Data listing:
-- Opening Marker --

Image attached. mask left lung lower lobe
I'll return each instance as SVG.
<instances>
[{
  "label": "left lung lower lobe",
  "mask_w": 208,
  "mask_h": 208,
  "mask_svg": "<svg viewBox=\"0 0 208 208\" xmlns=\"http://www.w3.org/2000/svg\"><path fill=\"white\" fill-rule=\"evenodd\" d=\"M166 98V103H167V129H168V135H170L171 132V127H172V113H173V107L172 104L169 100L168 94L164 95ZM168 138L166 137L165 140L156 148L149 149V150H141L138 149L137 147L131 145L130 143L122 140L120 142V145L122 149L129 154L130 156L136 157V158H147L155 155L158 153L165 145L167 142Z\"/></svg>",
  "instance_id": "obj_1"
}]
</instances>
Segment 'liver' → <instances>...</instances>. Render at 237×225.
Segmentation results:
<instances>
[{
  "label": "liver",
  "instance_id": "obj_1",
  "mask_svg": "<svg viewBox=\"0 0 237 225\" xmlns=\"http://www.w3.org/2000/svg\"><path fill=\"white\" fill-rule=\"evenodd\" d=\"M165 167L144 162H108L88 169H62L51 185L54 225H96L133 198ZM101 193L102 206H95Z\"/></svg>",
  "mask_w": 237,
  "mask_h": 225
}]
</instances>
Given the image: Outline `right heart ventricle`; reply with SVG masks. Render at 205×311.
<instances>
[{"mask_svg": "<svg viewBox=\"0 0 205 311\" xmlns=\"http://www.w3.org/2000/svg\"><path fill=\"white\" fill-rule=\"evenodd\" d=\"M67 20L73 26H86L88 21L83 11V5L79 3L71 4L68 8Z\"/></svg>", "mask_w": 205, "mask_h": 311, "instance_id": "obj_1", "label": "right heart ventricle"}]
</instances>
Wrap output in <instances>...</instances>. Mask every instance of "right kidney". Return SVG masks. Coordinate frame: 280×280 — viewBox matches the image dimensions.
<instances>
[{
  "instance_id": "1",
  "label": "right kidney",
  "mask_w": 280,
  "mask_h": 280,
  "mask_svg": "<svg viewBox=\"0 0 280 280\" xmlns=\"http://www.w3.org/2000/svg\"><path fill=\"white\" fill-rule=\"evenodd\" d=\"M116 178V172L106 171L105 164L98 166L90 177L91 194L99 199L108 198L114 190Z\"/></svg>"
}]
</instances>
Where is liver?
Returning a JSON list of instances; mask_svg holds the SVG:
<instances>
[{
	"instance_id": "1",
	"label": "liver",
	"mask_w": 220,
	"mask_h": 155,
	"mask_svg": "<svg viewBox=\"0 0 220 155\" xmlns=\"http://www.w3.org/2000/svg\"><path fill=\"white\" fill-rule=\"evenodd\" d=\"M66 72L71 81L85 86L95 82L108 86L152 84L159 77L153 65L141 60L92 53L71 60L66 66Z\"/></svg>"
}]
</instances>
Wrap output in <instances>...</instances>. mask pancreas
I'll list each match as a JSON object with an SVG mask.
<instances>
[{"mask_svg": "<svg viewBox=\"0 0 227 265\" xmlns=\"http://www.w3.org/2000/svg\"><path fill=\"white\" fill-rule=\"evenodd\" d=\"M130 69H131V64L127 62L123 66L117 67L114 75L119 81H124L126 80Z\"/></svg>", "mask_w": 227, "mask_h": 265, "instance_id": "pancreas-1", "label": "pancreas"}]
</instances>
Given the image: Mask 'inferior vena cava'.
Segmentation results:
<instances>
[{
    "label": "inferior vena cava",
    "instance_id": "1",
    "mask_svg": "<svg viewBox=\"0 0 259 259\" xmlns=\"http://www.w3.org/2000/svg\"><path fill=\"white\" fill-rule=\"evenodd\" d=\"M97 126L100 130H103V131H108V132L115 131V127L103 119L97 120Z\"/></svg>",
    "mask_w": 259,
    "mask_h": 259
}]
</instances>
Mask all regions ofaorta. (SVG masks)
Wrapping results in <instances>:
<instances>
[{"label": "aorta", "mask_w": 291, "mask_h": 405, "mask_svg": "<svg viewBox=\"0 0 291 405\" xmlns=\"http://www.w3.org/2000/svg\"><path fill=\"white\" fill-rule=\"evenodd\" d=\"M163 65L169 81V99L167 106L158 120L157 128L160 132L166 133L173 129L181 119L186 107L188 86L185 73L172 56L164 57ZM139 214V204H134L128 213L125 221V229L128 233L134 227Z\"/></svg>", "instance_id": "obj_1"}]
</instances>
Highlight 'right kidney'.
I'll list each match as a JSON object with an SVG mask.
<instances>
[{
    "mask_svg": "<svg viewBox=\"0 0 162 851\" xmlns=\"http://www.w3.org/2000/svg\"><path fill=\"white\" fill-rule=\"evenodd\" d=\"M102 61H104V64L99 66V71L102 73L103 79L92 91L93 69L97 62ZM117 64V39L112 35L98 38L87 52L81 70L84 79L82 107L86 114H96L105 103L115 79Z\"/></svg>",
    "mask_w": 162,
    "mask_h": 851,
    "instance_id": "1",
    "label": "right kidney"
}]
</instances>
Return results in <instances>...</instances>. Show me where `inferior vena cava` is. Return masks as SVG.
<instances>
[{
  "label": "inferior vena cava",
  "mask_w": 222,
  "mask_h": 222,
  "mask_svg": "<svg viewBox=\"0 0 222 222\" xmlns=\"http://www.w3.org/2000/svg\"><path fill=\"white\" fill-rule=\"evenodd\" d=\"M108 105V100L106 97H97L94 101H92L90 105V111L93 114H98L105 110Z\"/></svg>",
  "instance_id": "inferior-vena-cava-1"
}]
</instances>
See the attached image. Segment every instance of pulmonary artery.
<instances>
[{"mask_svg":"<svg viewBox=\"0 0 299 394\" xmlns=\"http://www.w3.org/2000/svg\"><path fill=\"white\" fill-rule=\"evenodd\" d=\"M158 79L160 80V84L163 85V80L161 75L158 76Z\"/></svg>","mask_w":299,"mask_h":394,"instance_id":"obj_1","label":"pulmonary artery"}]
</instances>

-- Closing Marker --

Problem to solve:
Output the data above exactly, please, line for line.

Response for this exercise:
Image attached. mask left lung lower lobe
I'll return each instance as SVG.
<instances>
[{
  "label": "left lung lower lobe",
  "mask_w": 208,
  "mask_h": 208,
  "mask_svg": "<svg viewBox=\"0 0 208 208\" xmlns=\"http://www.w3.org/2000/svg\"><path fill=\"white\" fill-rule=\"evenodd\" d=\"M166 98V103H167V129H168V135H170L171 132V127H172V113H173V107L172 104L169 100L168 94L164 95ZM168 138L166 137L165 140L156 148L149 149V150H141L138 149L137 147L131 145L130 143L122 140L120 142V145L122 149L129 154L130 156L136 157V158H147L155 155L158 153L165 145L167 142Z\"/></svg>",
  "instance_id": "obj_1"
}]
</instances>
Segment 'liver' → <instances>...</instances>. Render at 237×225.
Segmentation results:
<instances>
[{
  "label": "liver",
  "instance_id": "obj_1",
  "mask_svg": "<svg viewBox=\"0 0 237 225\" xmlns=\"http://www.w3.org/2000/svg\"><path fill=\"white\" fill-rule=\"evenodd\" d=\"M165 167L144 162H108L88 169H62L51 185L54 225H96L133 198ZM101 193L102 206H95Z\"/></svg>",
  "mask_w": 237,
  "mask_h": 225
}]
</instances>
Given the image: Outline `right heart ventricle`; reply with SVG masks. Render at 205×311.
<instances>
[{"mask_svg": "<svg viewBox=\"0 0 205 311\" xmlns=\"http://www.w3.org/2000/svg\"><path fill=\"white\" fill-rule=\"evenodd\" d=\"M67 20L73 26H86L88 21L83 11V5L79 3L71 4L68 8Z\"/></svg>", "mask_w": 205, "mask_h": 311, "instance_id": "obj_1", "label": "right heart ventricle"}]
</instances>
Wrap output in <instances>...</instances>. Mask every instance of "right kidney". Return SVG masks. Coordinate frame: 280×280 — viewBox matches the image dimensions.
<instances>
[{
  "instance_id": "1",
  "label": "right kidney",
  "mask_w": 280,
  "mask_h": 280,
  "mask_svg": "<svg viewBox=\"0 0 280 280\" xmlns=\"http://www.w3.org/2000/svg\"><path fill=\"white\" fill-rule=\"evenodd\" d=\"M116 178V172L106 171L105 164L98 166L90 177L91 194L99 199L108 198L114 190Z\"/></svg>"
}]
</instances>
Where is liver?
Returning a JSON list of instances; mask_svg holds the SVG:
<instances>
[{
	"instance_id": "1",
	"label": "liver",
	"mask_w": 220,
	"mask_h": 155,
	"mask_svg": "<svg viewBox=\"0 0 220 155\" xmlns=\"http://www.w3.org/2000/svg\"><path fill=\"white\" fill-rule=\"evenodd\" d=\"M66 72L71 81L85 86L95 82L108 86L152 84L159 77L153 65L141 60L92 53L71 60L66 66Z\"/></svg>"
}]
</instances>
Wrap output in <instances>...</instances>. mask pancreas
I'll list each match as a JSON object with an SVG mask.
<instances>
[{"mask_svg": "<svg viewBox=\"0 0 227 265\" xmlns=\"http://www.w3.org/2000/svg\"><path fill=\"white\" fill-rule=\"evenodd\" d=\"M130 69H131V64L127 62L123 66L117 67L114 75L119 81H124L126 80Z\"/></svg>", "mask_w": 227, "mask_h": 265, "instance_id": "pancreas-1", "label": "pancreas"}]
</instances>
Given the image: Mask 'inferior vena cava'.
Segmentation results:
<instances>
[{
    "label": "inferior vena cava",
    "instance_id": "1",
    "mask_svg": "<svg viewBox=\"0 0 259 259\" xmlns=\"http://www.w3.org/2000/svg\"><path fill=\"white\" fill-rule=\"evenodd\" d=\"M97 126L100 130H103V131H108V132L115 131V127L103 119L97 120Z\"/></svg>",
    "mask_w": 259,
    "mask_h": 259
}]
</instances>
Mask all regions ofaorta. (SVG masks)
Wrapping results in <instances>:
<instances>
[{"label": "aorta", "mask_w": 291, "mask_h": 405, "mask_svg": "<svg viewBox=\"0 0 291 405\" xmlns=\"http://www.w3.org/2000/svg\"><path fill=\"white\" fill-rule=\"evenodd\" d=\"M163 65L169 81V99L167 106L158 120L157 128L160 132L166 133L173 129L181 119L186 107L188 86L185 73L172 56L164 57ZM139 214V204H134L128 213L125 221V229L128 233L134 227Z\"/></svg>", "instance_id": "obj_1"}]
</instances>
Highlight 'right kidney'.
I'll list each match as a JSON object with an SVG mask.
<instances>
[{
    "mask_svg": "<svg viewBox=\"0 0 162 851\" xmlns=\"http://www.w3.org/2000/svg\"><path fill=\"white\" fill-rule=\"evenodd\" d=\"M102 61H104V64L99 66V71L102 73L103 79L92 91L93 69L97 62ZM117 64V39L112 35L98 38L87 52L81 70L84 79L82 107L86 114H96L105 103L115 79Z\"/></svg>",
    "mask_w": 162,
    "mask_h": 851,
    "instance_id": "1",
    "label": "right kidney"
}]
</instances>
Return results in <instances>...</instances>. Show me where `inferior vena cava` is. Return masks as SVG.
<instances>
[{
  "label": "inferior vena cava",
  "mask_w": 222,
  "mask_h": 222,
  "mask_svg": "<svg viewBox=\"0 0 222 222\" xmlns=\"http://www.w3.org/2000/svg\"><path fill=\"white\" fill-rule=\"evenodd\" d=\"M108 105V100L106 97H97L94 101H92L90 105V111L93 114H98L105 110Z\"/></svg>",
  "instance_id": "inferior-vena-cava-1"
}]
</instances>
See the attached image. Segment every instance of pulmonary artery.
<instances>
[{"mask_svg":"<svg viewBox=\"0 0 299 394\" xmlns=\"http://www.w3.org/2000/svg\"><path fill=\"white\" fill-rule=\"evenodd\" d=\"M158 79L160 80V84L163 85V80L161 75L158 76Z\"/></svg>","mask_w":299,"mask_h":394,"instance_id":"obj_1","label":"pulmonary artery"}]
</instances>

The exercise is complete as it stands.